Soloensis

Mencari Nalar Sehat Pers Indonesia Di Tengah Kegilaan Nalar Pers Indonesia Pasca Reuni Akbar 212

Tanda-tanda kegilaan pers Indonesia telah mucul ke permukaan publik pasca Reuni Akbar 212. Bagaimana tidak di sebut gila jika peristiwa besar seperti Reuni Akbar 212 saja tidak di tampilkan di halaman muka media cetak tingkat nasional seperti Kompas, Media Indonesia, Harian Sindo yang notabene mereka adalah media cetak yang terbit di Jakarta.

Mengutip statemen Peter Kansius Ojong, seorang pendiri Harian Umum Kompas yang berbunyi:

“Tugas pers bukanlah untuk menjilat penguasa, tapi mengkritik orang yang sedang berkuasa”

Dari statemen itu lah seharusnya pers menjadi fungsi kontrol bagi penguasa, bukannya malah berselingkuh sembari bercumbu mesra dengan penguasa hanya untuk kepentingan politik dan bisnis semata.

Rasanya terlalu bodoh jika media-media cetak yang sudah saya sebutkan di atas tadi mengabaikan atau bahkan tidak mengetahui bahwa pada tanggal 2 Desember aka nada agenda tahunan Reuni 212. Padahal jika media-media cetak yang saya sebutkan tadi bersedia meliput peristiwa besar nan bersejarah  itu, maka bukan tidak mungkin media tersebut ratingnya akan meningkat di tengah kondisi penurunan minat baca media cetak di Indonesia.

Melihat halaman muka media cetak yang saya sebutkan tadi yang rata-rata mereka tidak menampilkan Reuni Akbar 212 di halaman muka, tampak nya ada kekuatan besar yang mengarahkan mereka dari belakang yang sengaja menjadikan Reuni Akbar 212 menjadi berita tidak penting, basi, tidak relevan, tidak bermutu dan hilang dari layar televisi maupun koran.

Sungguh, dari sini terciumlah aroma kooptasi dari penguasa yang menginginkan agenda super damai, super akbar, damai, santun, sangat beradab itu hilang dari publik dan serasa ingin menyembunyikan nama baik dan prestasi anak bangsa yaitu umat islam yang akhir-akhir ini di tuduh radikal, anti NKRI, intoleran, anti pancasila, dan berbagai stigma negatif lainnya.

Kegilaan pers semakin jelas ketika pengamat politik Rocky Gerung turut mengkritisi pers nasional yang tidak menaruh perhatian pada kegiatan Reuni Akbar 212 hari minggu (02/12/2018) lalu.

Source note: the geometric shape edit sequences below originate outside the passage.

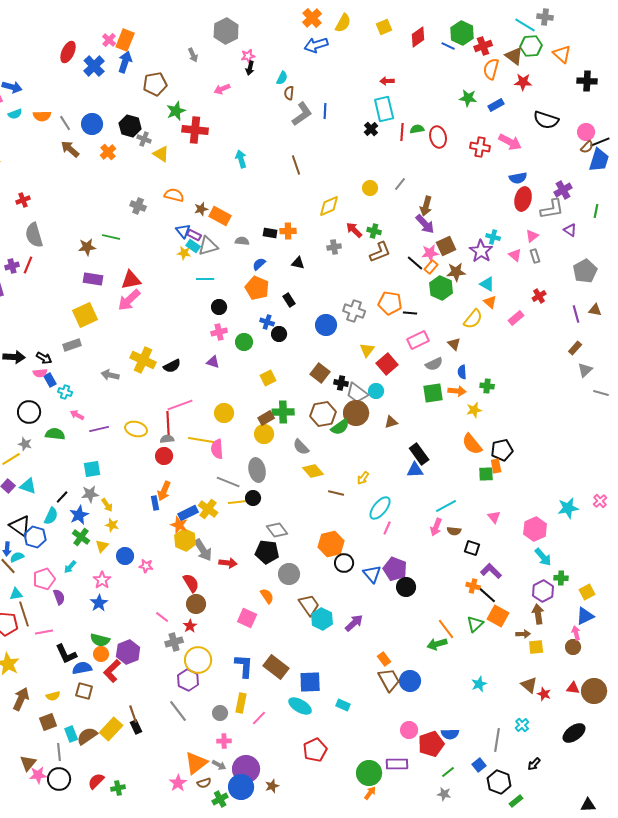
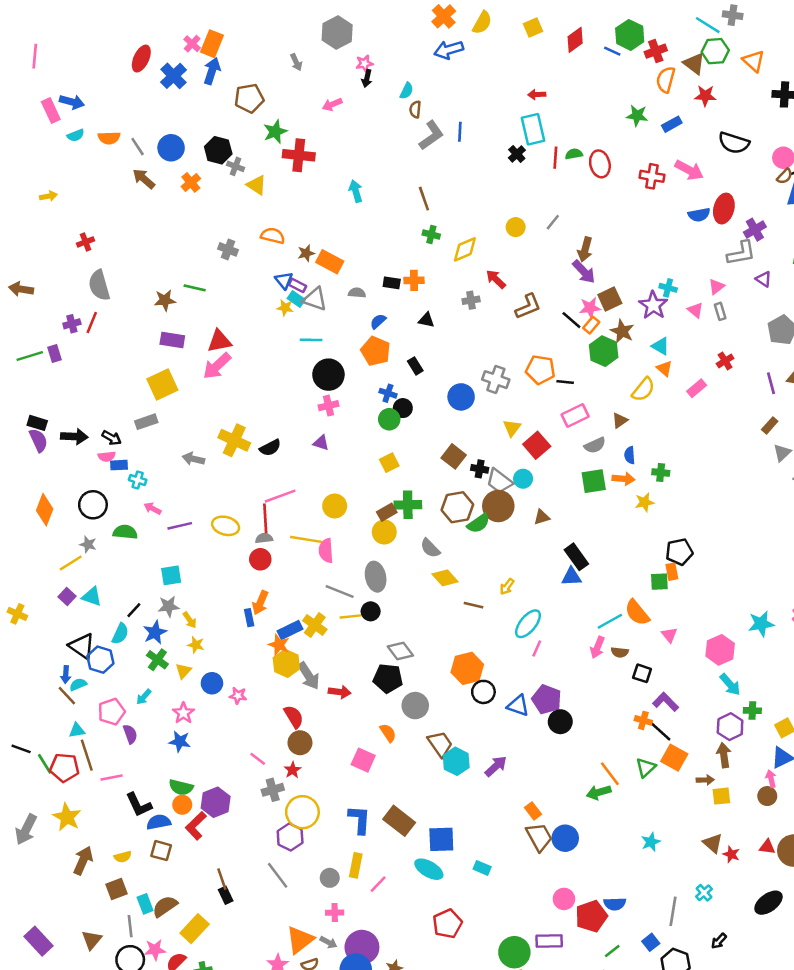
red ellipse: (523, 199) -> (724, 209), moved
green cross: (374, 231) -> (431, 235), moved
gray triangle: (208, 246) -> (315, 299), turned 35
brown star: (456, 272) -> (622, 331), turned 30
black circle: (219, 307) -> (328, 375), size x1.6
green circle: (244, 342) -> (389, 419), moved
brown triangle: (454, 344) -> (620, 420), turned 40
blue rectangle: (50, 380) -> (119, 465), turned -64
orange semicircle: (472, 444) -> (637, 613), moved
blue triangle: (372, 574) -> (518, 706), turned -30
blue star: (99, 603) -> (180, 742), turned -30
yellow rectangle: (111, 729) -> (195, 929), moved
pink star: (38, 775) -> (155, 950), moved

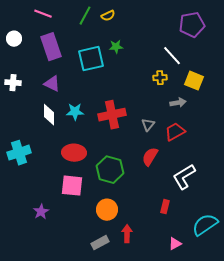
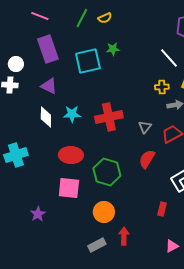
white circle: (14, 39) -> (16, 64), moved
yellow cross: (160, 78) -> (162, 87), moved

Saya mengutip komentar beliau dari KIBLAT.NET yang berbunyi :

“Jadi kalau pers nasional tidak memberitakan itu, artinya pers memalsukan sejarah, karena orang gak pernah tau ada satu peristiwa, mau dikasih nama apa aja itu, dengan kumpulan orang sebanyak itu, dengan ketertiban, dengan kepemimpinan intelektual, tapi tidak dimuat oleh pers”, kata Rocky Gerung dalam forum Indonesia Lawyers Club pada Selasa malam (04/12/2018).

Apa yang sekiranya mengganggu dan membahayakan kelanggengan kekuasaan maka  tidak akan diliput dan disembunyikan dari publik, sedangkan apa yang sekiranya bisa membantu kelanggengan kekuasaan untuk kepala negara saat ini akan tetap diberitakan walaupun remeh temeh,tidak penting dan tidak mengandung nilai berita sama sekali, kebenaran dan keadilan ditutup dan disembunyikan. Rocky juga menyebut pers saat ini tak ubahnya seperti humas pemerintah.

Jadi, sangatlah jelas keikutsertaan pemerintah  mengarahkan media nasional dalam menentukan arah kebijakan politik redaksinya. Media telah dikooptasi oleh penguasa hanya demi kelanggengan kekuasan, ideologi, politik dan bisnisnya.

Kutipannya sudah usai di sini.